If you work in healthcare, you know that any vendor handling protected health information (PHI) needs to sign a Business Associate Agreement (BAA). You’ve collected the signatures. You’ve checked the compliance box.
But a signed BAA doesn’t mean patient data is actually protected. It means you have a legal document that establishes accountability if a healthcare data breach occurs.
That’s not the same thing as cybersecurity protection.
What a Business Associate Agreement Actually Does and Doesn’t Do
A Business Associate Agreement is a legal document that establishes responsibility between a covered entity and a business associate under HIPAA.
It confirms the vendor understands their HIPAA obligations, agrees to safeguard electronic protected health information (ePHI), and accepts liability if they fail to do so. While important, a BAA is a contractual protection, not a technical security control.
A signed BAA does not:
- Encrypt a vendor’s systems
- Enforce multi-factor authentication (MFA)
- Strengthen access controls
- Monitor suspicious activity
- Prevent phishing attacks
- Improve incident response capabilities
More than half of major healthcare data breaches involve business associates or third-party vendors. When those incidents occur, the covered entity still faces regulatory scrutiny, reputational damage, operational disruption, and the cost of breach response.
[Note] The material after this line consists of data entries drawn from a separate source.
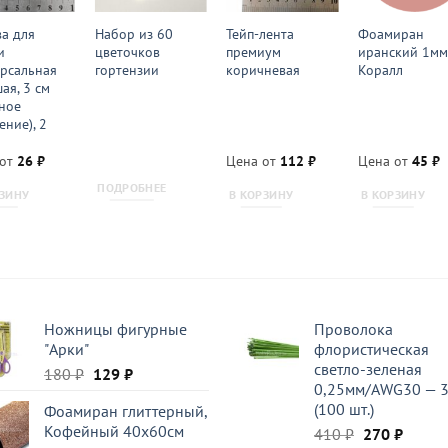
а для
Набор из 60
Тейп-лента
Фоамиран
и
цветочков
премиум
иранский 1м
рсальная
гортензии
коричневая
Коралл
ая, 3 см
ное
ение), 2
 от
26
₽
Цена от
112
₽
Цена от
45
₽
ПОДРОБНЕЕ
РЗИНУ
В КОРЗИНУ
В КОРЗИНУ
Ножницы фигурные
Проволока
"Арки"
флористическая
светло-зеленая
Первоначальная
Текущая
180
₽
129
₽
0,25мм/AWG30 — 
цена
цена:
(100 шт.)
Фоамиран глиттерный,
составляла
129 ₽.
Кофейный 40x60см
Первоначал
Текущ
410
₽
270
₽
180 ₽.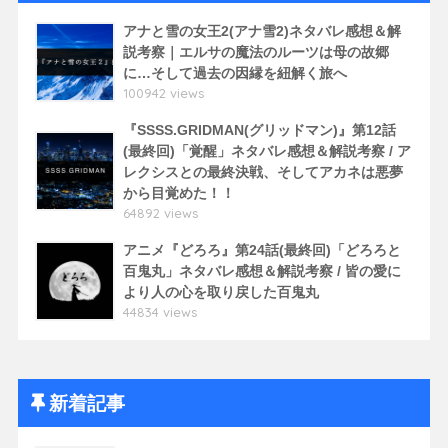
アナと雪の女王2(アナ雪2)ネタバレ感想＆解
説考察｜エルサの魔法のルーツは母の故郷
に…そして過去の因縁を紐解く旅へ
100942 views
『SSSS.GRIDMAN(グリッドマン)』第12話
(最終回)「覚醒」ネタバレ感想＆解説考察 / ア
レクシスとの最終決戦、そしてアカネは悪夢
から目覚めた！！
64892 views
アニメ『どろろ』第24話(最終回)「どろろと
百鬼丸」ネタバレ感想＆解説考察 / 皆の愛に
より人の心を取り戻した百鬼丸
44834 views
新着記事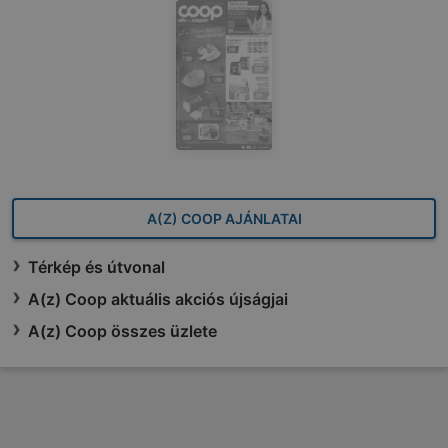
A(Z) COOP AJÁNLATAI
Térkép és útvonal
A(z) Coop aktuális akciós újságjai
A(z) Coop összes üzlete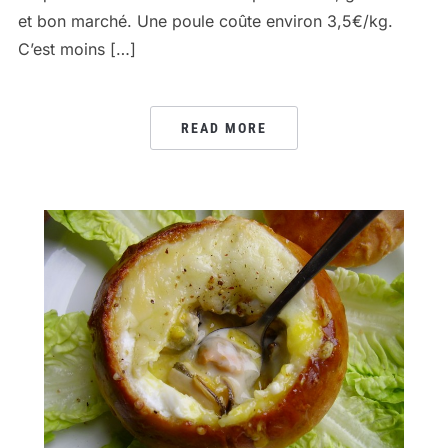
et bon marché. Une poule coûte environ 3,5€/kg.
C’est moins […]
READ MORE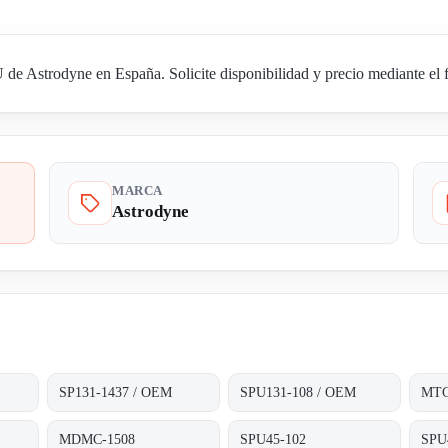
 Astrodyne en España. Solicite disponibilidad y precio mediante el f
MARCA
Astrodyne
SP131-1437 / OEM
SPU131-108 / OEM
MTC
MDMC-1508
SPU45-102
SPU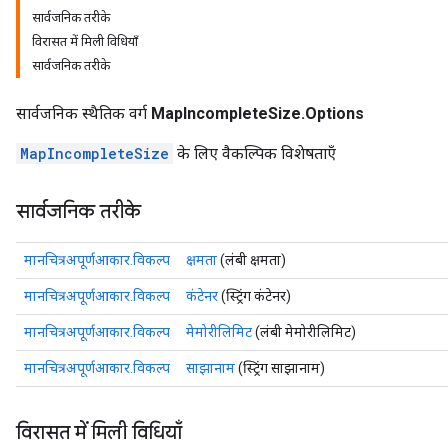
सार्वजनिक तरीके
विरासत में मिली विधियाँ
सार्वजनिक तरीके
सार्वजनिक स्थैतिक वर्ग
MapIncompleteSize.Options
MapIncompleteSize
के लिए वैकल्पिक विशेषताएँ
सार्वजनिक तरीके
मानचित्रअपूर्णआकार.विकल्प
क्षमता
(लंबी क्षमता)
मानचित्रअपूर्णआकार.विकल्प
कंटेनर
(स्ट्रिंग कंटेनर)
मानचित्रअपूर्णआकार.विकल्प
मेमोरीलिमिट
(लंबी मेमोरीलिमिट)
मानचित्रअपूर्णआकार.विकल्प
साझानाम
(स्ट्रिंग साझानाम)
विरासत में मिली विधियाँ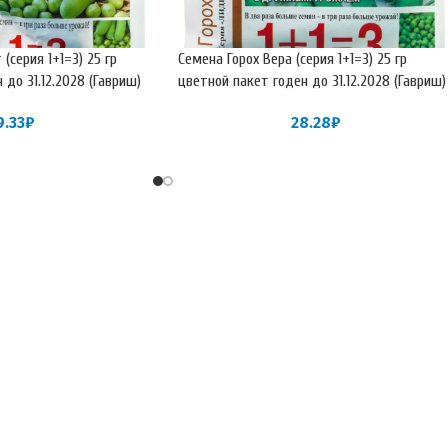
(серия 1+1=3) 25 гр
Семена Горох Вера (серия 1+1=3) 25 гр
 до 31.12.2028 (Гавриш)
цветной пакет годен до 31.12.2028 (Гавриш)
9.33
₽
28.28
₽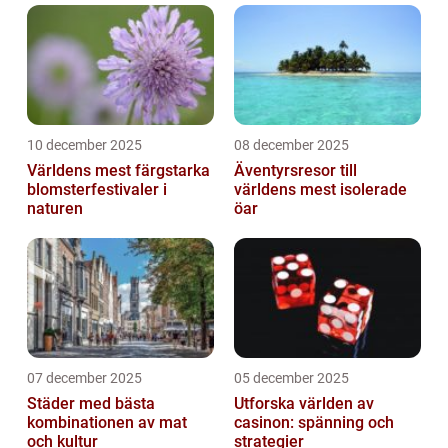
10 december 2025
08 december 2025
Världens mest färgstarka
Äventyrsresor till
blomsterfestivaler i
världens mest isolerade
naturen
öar
07 december 2025
05 december 2025
Städer med bästa
Utforska världen av
kombinationen av mat
casinon: spänning och
och kultur
strategier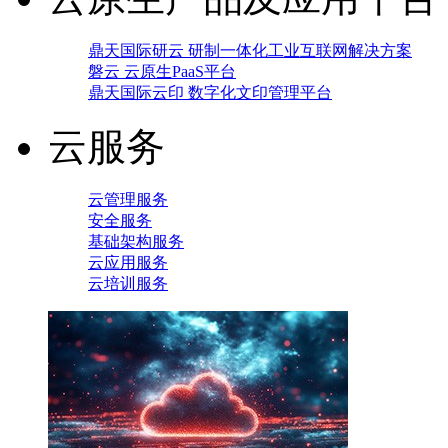
鼎天国际研云 研制一体化工业互联网解决方案
磐云 云原生PaaS平台
鼎天国际云印 数字化文印管理平台
云服务
云管理服务
安全服务
基础架构服务
云应用服务
云培训服务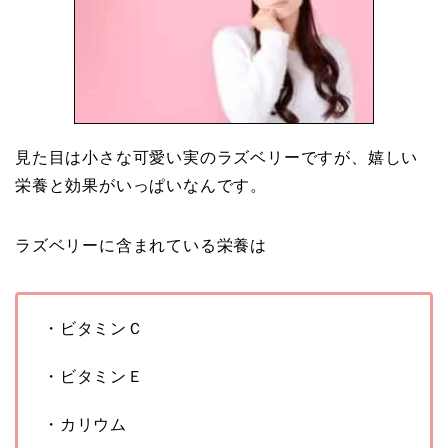
見た目は小さな可愛い実のラズベリーですが、嬉しい
栄養と効果がいっぱいなんです。
ラズベリーに含まれている栄養は
・ビタミンＣ
・ビタミンＥ
・カリウム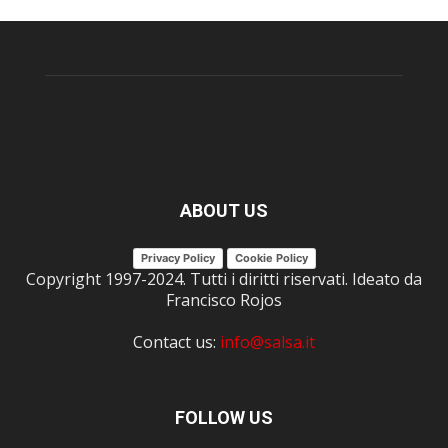
ABOUT US
Privacy Policy
Cookie Policy
Copyright 1997-2024. Tutti i diritti riservati. Ideato da
Francisco Rojos
Contact us:
info@salsa.it
FOLLOW US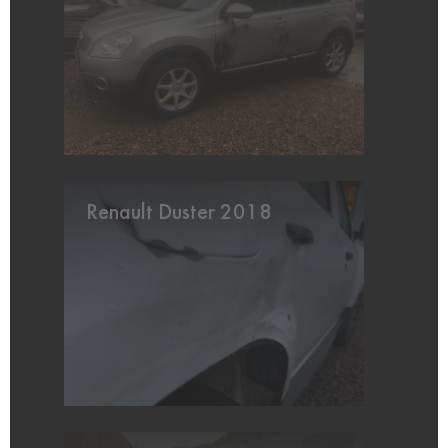
Renault Duster 2018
The Questions Your BAA Isn’t Asking
Before a third-party vendor accesses patient data, healthcare organizations should understand what cybersecurity controls are actually in place.
Important questions include:
- Does the vendor enforce MFA for employee accounts?
- How is access to ePHI managed and monitored?
- Are access controls role-based?
- Are audit logs reviewed regularly?
- What is the vendor’s incident response process?
- Has the vendor completed a recent cybersecurity risk assessment?
- How are backups secured and tested?
These are not unreasonable demands. They are standard cybersecurity expectations for organizations handling sensitive healthcare information.
Vendors that resist answering security questions may be revealing important gaps in their cybersecurity posture.
Ongoing Vendor Oversight Is Part of HIPAA Compliance
The HIPAA Security Rule does not simply require organizations to collect BAAs. It also requires covered entities to oversee business associate compliance and manage ongoing third-party risk.
That means vendor oversight should be an ongoing process, not a one-time onboarding task.
As vendors update systems, add employees, change infrastructure, or modify how they handle ePHI, healthcare organizations need to continually evaluate whether those vendors still meet cybersecurity and HIPAA compliance expectations.
Even a simple annual vendor security review goes significantly further than what many healthcare organizations currently do today.
The Bottom Line
Third-party vendors represent one of the most significant and under-managed cybersecurity risks in healthcare.
A Business Associate Agreement is an important legal requirement, but it is only the starting point. Healthcare organizations that successfully protect patient data treat vendor security management as an ongoing operational discipline, not a one-time signature process.
Review your vendor list. Ask more in-depth cybersecurity questions. And don’t mistake paperwork for protection.